Could it be a coincidence that the majority of these states are those that vote Democrat (California, Oregon, Minnesota, New York, Vermont, Massachusetts, New Jersey, Connecticut, and Maryland)? There isn’t going to be much holiday cheer in those states.
Trump stands his ground, “This is going to be one of great Christmas gifts given to the middle-income people.”
Health Insurance Customers – Since the individual mandate has been repealed, there will be potentially millions who will be without health insurance. Experts state that healthy people will drop their coverage, and due to sick and aging people this could raise premiums by 10% or more. Estimates are that 13 million Americans will be without health coverage.
Future Tax Payers – The tax cuts for individuals and families are just temporary and will expire in 2025. The tax cuts for corporations do not have an expiration.
The Elderly – Medicare is set to have a 4% cut to off-set the tax benefits given to corporations which directly affects the elderly who rely on Medicare for their health coverage.
Low-Income Families – Most low-income families rely on the earned-income tax credit, but with the changes in the provisions, fewer will be able to claim.
Owners of High-End Homes – Under the current law, the interest paid on first and second homes for up to $1 million of the loan is tax-deductable. The new bill lowers that to $750,000, and the new bill denies deducting interest on a home equity loan up to $100,000. This could hurt the real estate market for high-end homes.
The Biggest Loser: Puerto Rico
According to The Washington Post, the GOP tax bill might be more devastating to Puerto Rico than Hurricane Maria was. Instead of treating Puerto Rico as an American territory, it is being treated as if it was a foreign country and will impose a 12.5% tax on intellectual property. Ricardo A. Rossello, Puerto Rico’s governor, stated the tax will crush the biomedical and technology affiliates which makeup about one-third of Puerto Rico’s tax revenue and are also major employers of good paying jobs to the island.
The bulk of Puerto Rico’s economy comes from pharmaceuticals and medical devices that generate revenue from patented drugs and technologies, which bring an estimated $48 billion to the economy of the island.
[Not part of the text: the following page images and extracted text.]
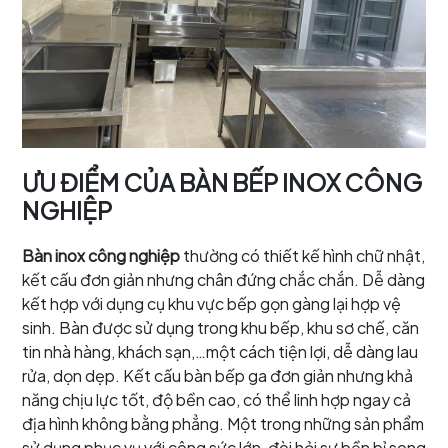
ƯU ĐIỂM CỦA BÀN BẾP INOX CÔNG
NGHIỆP
Bàn inox công nghiệp
thường có thiết kế hình chữ nhật,
kết cấu đơn giản nhưng chân đứng chắc chắn. Dễ dàng
kết hợp với dụng cụ khu vực bếp gọn gàng lại hợp vệ
sinh. Bàn được sử dụng trong khu bếp, khu sơ chế, căn
tin nhà hàng, khách sạn,…một cách tiện lợi, dễ dàng lau
rửa, dọn dẹp. Kết cấu bàn bếp ga đơn giản nhưng khả
năng chịu lực tốt, độ bền cao, có thể linh hợp ngay cả
địa hình không bằng phẳng. Một trong những sản phẩm
sử dụng phục vụ với công sức lớn, đòi hỏi sự bền bỉ song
The new tax bill is designed to make companies operate off-shore less profitable, so they are more willing to move operations back to the United States. For reasons still unknown, the IRS considers Puerto Rico to be a foreign country. Because of this, the tax will be levied, and according to Rep. Nydia Velazquez, a Democrat from New York, the bill betrays Congress’ pledge to help Puerto Rico. She estimates more than 200,000 of Amercian jobs will be lost on the island and Puerto Rico could go from a level of devastation from the hurricane to a complete catastrophe.
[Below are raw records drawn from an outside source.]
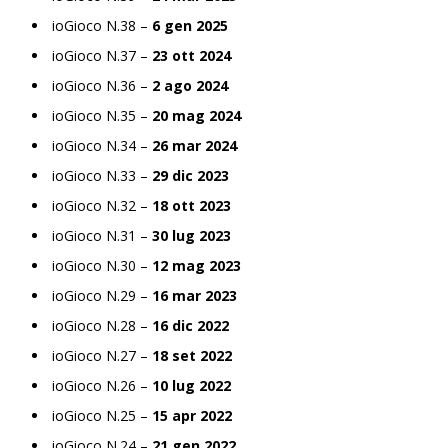
ioGioco N.38 –
6 gen 2025
ioGioco N.37 –
23 ott 2024
ioGioco N.36 –
2 ago 2024
ioGioco N.35 –
20 mag 2024
ioGioco N.34 –
26 mar 2024
ioGioco N.33 –
29 dic 2023
ioGioco N.32 –
18 ott 2023
ioGioco N.31 –
30 lug 2023
ioGioco N.30 –
12 mag 2023
ioGioco N.29 –
16 mar 2023
ioGioco N.28 –
16 dic 2022
ioGioco N.27 –
18 set 2022
ioGioco N.26 –
10 lug 2022
ioGioco N.25 –
15 apr 2022
ioGioco N.24 –
21 gen 2022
This is not the first time this has occurred. In 1976, a federal tax incentive was created for Puerto Rico which led to the inpouring of manufacturing companies to the island. However, in attempts to balance the federal budget in the mid-90s, Congress repealed the tax incentives and set them to expire in 2006. That was also the year of the first year of the current recession that has plagued Puerto Rico. The federal government wasn’t able to balance the budget because they never received the extra revenue they planned on receiving from removing the tax incentives as most companies decided to relocate to other countries, and the island lost 80,000 good paying jobs.
The political leaders of Puerto Rico demanded an exception to the rule, citing that they were an American territory. Congress did not listen and passed the bill “as is.”
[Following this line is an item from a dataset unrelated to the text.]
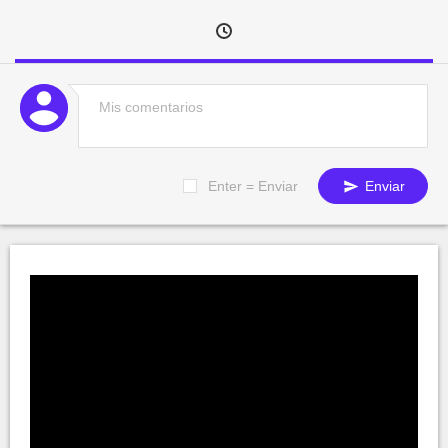
Enter = Enviar
Enviar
The one person guaranteed to have a Merry Christmas from the passage of this tax bill is President Trump who will celebrate is the only major legislative victory since taking office in January.
All of these “presents” are going to cost money. A lot of it. $1,400,000,000,000. That’s a lot of zeros. The worry is, once the dust settles of the parties thrown for this tax bill, will the American economy face a long and harsh winter.